**** Extracted records ****

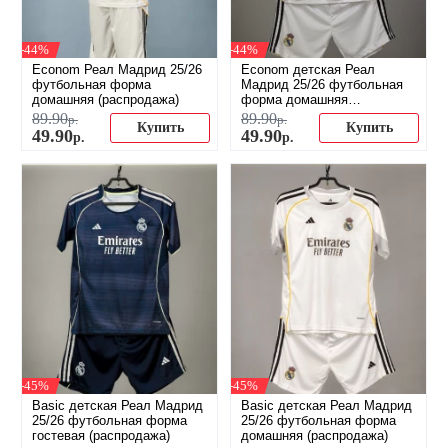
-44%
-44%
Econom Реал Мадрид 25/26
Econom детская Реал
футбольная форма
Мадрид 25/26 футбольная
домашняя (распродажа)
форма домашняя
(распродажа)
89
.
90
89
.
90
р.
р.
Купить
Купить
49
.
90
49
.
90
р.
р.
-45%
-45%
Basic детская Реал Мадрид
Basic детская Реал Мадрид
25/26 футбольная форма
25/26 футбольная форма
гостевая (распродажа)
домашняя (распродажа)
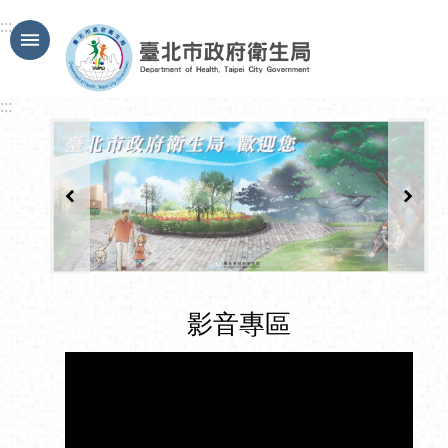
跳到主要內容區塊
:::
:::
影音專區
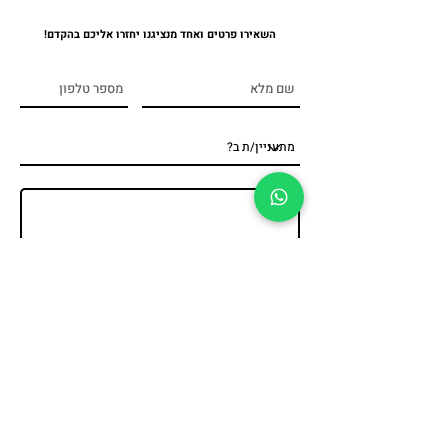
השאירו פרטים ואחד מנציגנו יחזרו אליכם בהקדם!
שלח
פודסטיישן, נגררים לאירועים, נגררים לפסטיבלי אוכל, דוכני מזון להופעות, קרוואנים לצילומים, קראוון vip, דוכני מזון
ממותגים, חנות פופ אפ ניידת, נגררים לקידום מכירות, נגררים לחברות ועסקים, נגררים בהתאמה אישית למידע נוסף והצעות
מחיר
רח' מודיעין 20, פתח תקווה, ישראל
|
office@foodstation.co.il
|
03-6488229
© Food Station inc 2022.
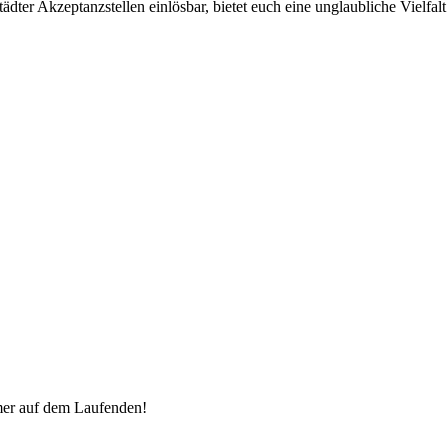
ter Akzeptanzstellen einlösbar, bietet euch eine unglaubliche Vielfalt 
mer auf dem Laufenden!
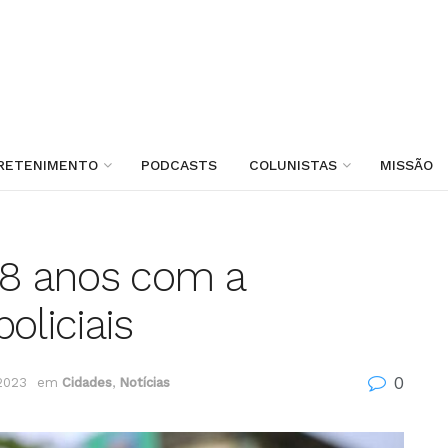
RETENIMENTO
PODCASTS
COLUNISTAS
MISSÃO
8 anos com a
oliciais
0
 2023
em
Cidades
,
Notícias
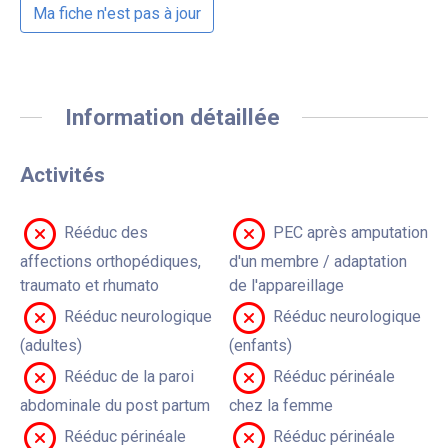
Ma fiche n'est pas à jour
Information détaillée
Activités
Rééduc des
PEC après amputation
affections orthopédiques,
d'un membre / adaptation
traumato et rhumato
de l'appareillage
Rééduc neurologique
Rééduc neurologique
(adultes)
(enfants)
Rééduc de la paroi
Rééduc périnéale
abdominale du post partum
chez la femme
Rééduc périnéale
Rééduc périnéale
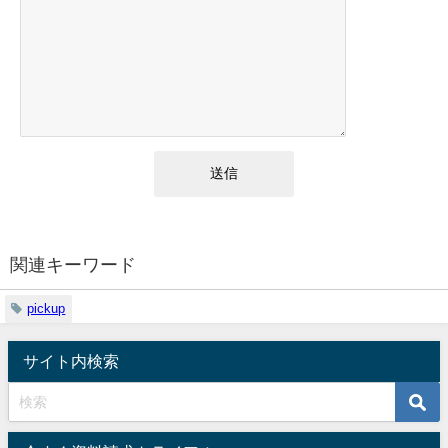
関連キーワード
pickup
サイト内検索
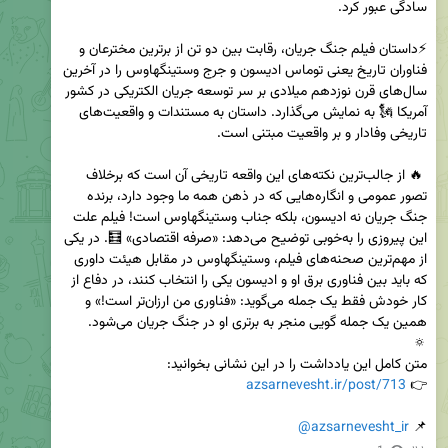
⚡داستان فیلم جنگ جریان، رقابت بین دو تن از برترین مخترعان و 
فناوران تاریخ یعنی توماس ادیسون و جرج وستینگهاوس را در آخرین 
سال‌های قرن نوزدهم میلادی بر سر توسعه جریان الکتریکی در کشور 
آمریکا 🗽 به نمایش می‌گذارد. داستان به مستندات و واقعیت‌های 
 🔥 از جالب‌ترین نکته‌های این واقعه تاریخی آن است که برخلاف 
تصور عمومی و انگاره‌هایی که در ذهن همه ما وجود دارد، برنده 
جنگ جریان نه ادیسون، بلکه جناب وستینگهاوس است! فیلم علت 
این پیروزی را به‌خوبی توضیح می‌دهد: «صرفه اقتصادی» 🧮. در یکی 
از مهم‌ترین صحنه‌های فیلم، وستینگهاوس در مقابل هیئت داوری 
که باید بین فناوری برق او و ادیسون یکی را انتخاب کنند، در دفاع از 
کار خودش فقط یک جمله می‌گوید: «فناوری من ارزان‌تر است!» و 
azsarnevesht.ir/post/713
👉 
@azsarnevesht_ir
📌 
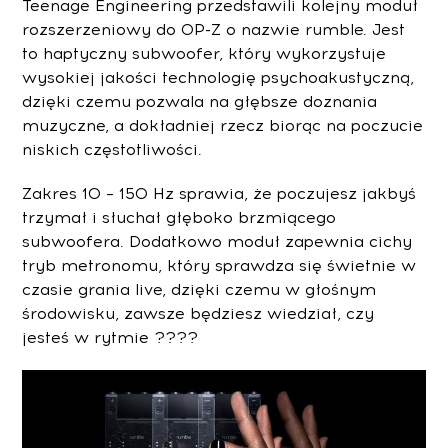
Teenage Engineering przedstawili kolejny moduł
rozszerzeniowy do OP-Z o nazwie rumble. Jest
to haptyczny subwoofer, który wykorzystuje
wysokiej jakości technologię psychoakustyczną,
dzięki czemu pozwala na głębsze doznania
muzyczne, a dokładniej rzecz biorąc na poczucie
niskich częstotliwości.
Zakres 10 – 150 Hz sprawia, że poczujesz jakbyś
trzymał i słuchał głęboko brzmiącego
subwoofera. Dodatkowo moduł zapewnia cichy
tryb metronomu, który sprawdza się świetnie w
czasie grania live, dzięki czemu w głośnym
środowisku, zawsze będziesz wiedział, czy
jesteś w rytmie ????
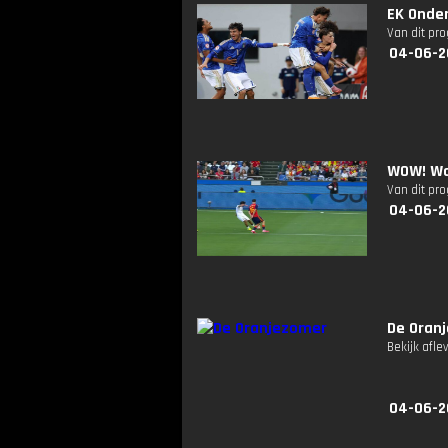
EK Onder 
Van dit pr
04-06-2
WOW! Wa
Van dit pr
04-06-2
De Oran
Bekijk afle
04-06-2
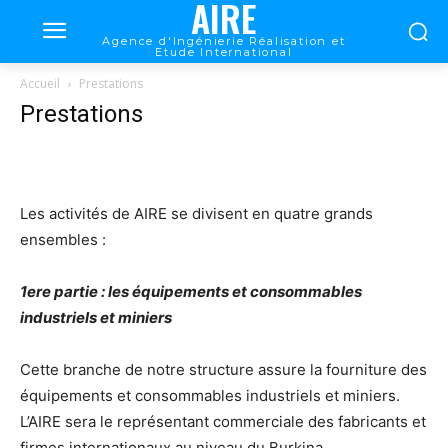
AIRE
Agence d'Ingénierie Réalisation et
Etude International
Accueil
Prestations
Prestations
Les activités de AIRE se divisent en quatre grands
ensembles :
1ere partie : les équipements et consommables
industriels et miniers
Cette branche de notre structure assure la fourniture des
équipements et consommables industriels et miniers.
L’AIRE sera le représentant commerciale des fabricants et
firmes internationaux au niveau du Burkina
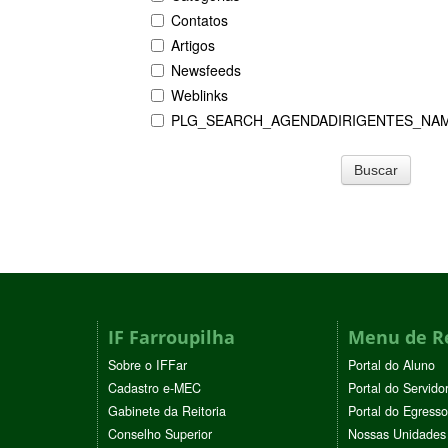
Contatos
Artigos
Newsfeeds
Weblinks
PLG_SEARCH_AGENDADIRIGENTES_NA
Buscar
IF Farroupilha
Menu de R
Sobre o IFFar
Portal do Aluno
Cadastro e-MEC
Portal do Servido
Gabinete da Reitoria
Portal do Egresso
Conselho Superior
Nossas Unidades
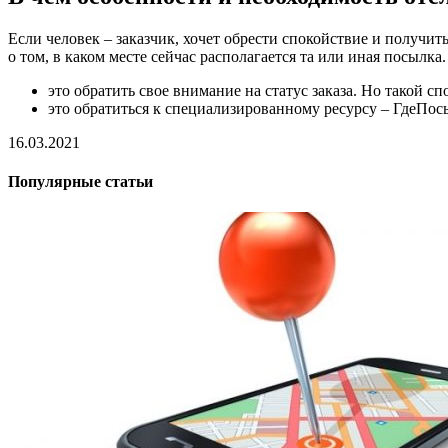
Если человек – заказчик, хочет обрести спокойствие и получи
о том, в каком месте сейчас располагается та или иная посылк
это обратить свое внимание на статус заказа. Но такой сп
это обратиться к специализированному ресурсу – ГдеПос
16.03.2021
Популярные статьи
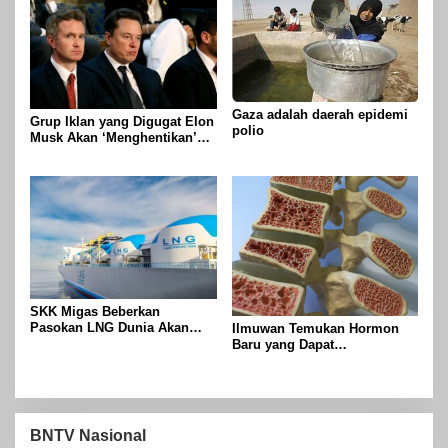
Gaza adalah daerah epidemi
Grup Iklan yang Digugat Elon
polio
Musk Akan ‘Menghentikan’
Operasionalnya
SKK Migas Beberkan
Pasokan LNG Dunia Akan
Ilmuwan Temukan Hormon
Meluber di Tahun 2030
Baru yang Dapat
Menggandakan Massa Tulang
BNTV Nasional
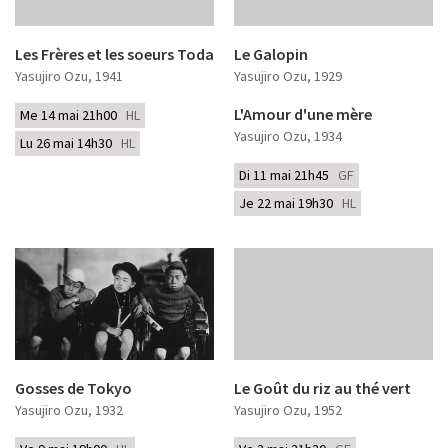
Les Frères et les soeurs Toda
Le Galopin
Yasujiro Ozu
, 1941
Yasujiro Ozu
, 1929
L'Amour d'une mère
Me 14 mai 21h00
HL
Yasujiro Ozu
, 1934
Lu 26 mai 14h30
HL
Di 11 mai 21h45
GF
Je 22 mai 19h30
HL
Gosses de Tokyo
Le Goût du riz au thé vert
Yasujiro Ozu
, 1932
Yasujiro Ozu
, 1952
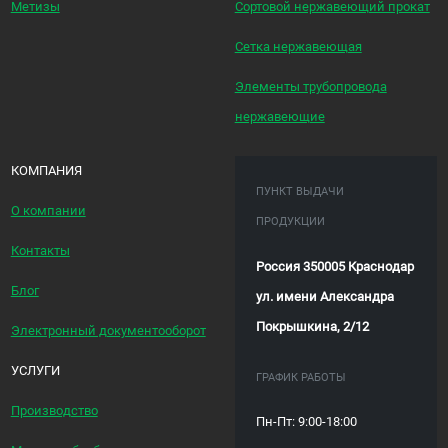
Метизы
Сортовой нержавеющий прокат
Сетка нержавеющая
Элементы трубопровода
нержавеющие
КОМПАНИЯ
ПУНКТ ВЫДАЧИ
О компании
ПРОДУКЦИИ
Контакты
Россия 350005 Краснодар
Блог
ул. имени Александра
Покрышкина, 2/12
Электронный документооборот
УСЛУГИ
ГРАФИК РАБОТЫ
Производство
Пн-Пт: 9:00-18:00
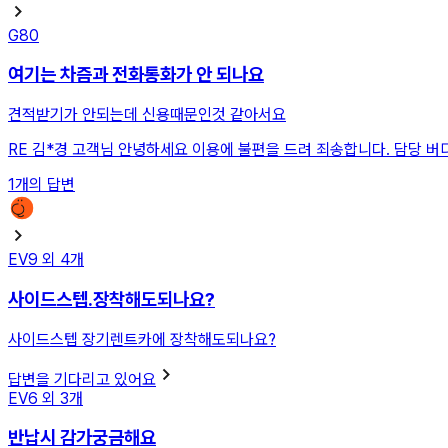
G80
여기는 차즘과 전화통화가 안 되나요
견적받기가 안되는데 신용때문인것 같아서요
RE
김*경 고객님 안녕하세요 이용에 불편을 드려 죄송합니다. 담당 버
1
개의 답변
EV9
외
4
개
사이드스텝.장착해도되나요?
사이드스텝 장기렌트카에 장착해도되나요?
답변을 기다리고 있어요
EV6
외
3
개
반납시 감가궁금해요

****

(About this exercise): Among the entries, copy every line containing the word "장착해도되나요".

(Solution):
사이드스텝.장착해도되나요?
사이드스텝 장기렌트카에 장착해도되나요?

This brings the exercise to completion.